/---
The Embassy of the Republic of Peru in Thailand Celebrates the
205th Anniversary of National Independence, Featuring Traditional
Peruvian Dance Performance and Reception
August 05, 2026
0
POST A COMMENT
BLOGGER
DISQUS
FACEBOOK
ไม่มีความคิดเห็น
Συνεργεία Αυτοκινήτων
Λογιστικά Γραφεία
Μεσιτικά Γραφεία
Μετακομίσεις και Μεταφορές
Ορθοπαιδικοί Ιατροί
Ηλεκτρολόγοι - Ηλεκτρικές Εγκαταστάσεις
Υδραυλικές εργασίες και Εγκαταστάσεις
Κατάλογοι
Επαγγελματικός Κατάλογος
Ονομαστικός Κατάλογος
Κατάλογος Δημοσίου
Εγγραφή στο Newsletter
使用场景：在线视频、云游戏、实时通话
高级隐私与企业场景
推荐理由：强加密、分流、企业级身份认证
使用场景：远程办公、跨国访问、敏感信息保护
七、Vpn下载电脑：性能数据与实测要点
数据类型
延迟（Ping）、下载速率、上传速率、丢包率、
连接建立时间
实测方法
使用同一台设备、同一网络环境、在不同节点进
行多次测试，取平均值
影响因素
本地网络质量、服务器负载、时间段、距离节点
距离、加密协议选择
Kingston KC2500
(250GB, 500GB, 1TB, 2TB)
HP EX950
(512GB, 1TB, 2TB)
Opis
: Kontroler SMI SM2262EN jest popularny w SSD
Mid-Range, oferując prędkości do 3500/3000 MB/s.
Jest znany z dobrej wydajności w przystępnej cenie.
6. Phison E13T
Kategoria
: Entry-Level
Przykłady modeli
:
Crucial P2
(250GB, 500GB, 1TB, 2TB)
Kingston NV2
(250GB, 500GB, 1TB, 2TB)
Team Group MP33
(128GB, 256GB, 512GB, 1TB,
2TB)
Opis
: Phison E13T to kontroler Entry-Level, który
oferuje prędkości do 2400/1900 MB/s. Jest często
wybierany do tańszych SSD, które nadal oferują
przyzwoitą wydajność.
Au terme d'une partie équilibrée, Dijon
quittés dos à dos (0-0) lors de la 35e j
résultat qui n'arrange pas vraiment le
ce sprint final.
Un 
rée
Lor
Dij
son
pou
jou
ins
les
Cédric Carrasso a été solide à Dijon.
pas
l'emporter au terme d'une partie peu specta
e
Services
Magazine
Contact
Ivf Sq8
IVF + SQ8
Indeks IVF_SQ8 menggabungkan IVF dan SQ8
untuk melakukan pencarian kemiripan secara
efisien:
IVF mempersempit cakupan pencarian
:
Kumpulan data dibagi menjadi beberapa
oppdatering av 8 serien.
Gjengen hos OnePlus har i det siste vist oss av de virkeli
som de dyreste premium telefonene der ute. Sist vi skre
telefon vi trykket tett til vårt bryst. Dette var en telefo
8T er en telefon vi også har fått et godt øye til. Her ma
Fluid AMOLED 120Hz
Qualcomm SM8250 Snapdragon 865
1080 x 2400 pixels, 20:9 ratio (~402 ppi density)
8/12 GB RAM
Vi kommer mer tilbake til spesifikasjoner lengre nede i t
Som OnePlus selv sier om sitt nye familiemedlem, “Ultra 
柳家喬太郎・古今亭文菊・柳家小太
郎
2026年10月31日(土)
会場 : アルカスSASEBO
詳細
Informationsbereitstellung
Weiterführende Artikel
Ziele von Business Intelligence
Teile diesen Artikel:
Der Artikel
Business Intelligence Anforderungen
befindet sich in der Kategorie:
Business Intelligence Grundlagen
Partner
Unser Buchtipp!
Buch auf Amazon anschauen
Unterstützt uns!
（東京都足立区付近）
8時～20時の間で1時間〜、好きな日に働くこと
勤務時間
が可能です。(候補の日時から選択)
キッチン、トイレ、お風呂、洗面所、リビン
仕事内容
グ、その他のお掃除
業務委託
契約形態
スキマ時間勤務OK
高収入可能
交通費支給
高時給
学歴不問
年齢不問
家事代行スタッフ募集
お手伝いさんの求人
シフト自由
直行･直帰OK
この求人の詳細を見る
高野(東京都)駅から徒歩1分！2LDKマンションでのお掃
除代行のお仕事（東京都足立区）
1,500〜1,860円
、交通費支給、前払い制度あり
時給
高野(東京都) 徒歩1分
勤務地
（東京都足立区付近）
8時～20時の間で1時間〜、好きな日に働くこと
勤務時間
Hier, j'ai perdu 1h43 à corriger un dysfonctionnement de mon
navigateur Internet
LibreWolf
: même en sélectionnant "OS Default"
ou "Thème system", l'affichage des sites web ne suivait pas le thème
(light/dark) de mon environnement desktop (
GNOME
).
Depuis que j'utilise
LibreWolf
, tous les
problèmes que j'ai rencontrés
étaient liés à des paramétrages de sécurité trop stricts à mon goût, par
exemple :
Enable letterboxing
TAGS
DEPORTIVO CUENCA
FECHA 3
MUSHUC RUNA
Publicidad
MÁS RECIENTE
\---
Problem requirements
Starting with the line with "柳家喬太郎・古今亭文菊・柳家小太" above and going on through the line with "Unser Buchtipp!", transcribe every line exactly, both ends included, and add nothing.

Expected answer
柳家喬太郎・古今亭文菊・柳家小太
郎
2026年10月31日(土)
会場 : アルカスSASEBO
詳細
Informationsbereitstellung
Weiterführende Artikel
Ziele von Business Intelligence
Teile diesen Artikel:
Der Artikel
Business Intelligence Anforderungen
befindet sich in der Kategorie:
Business Intelligence Grundlagen
Partner
Unser Buchtipp!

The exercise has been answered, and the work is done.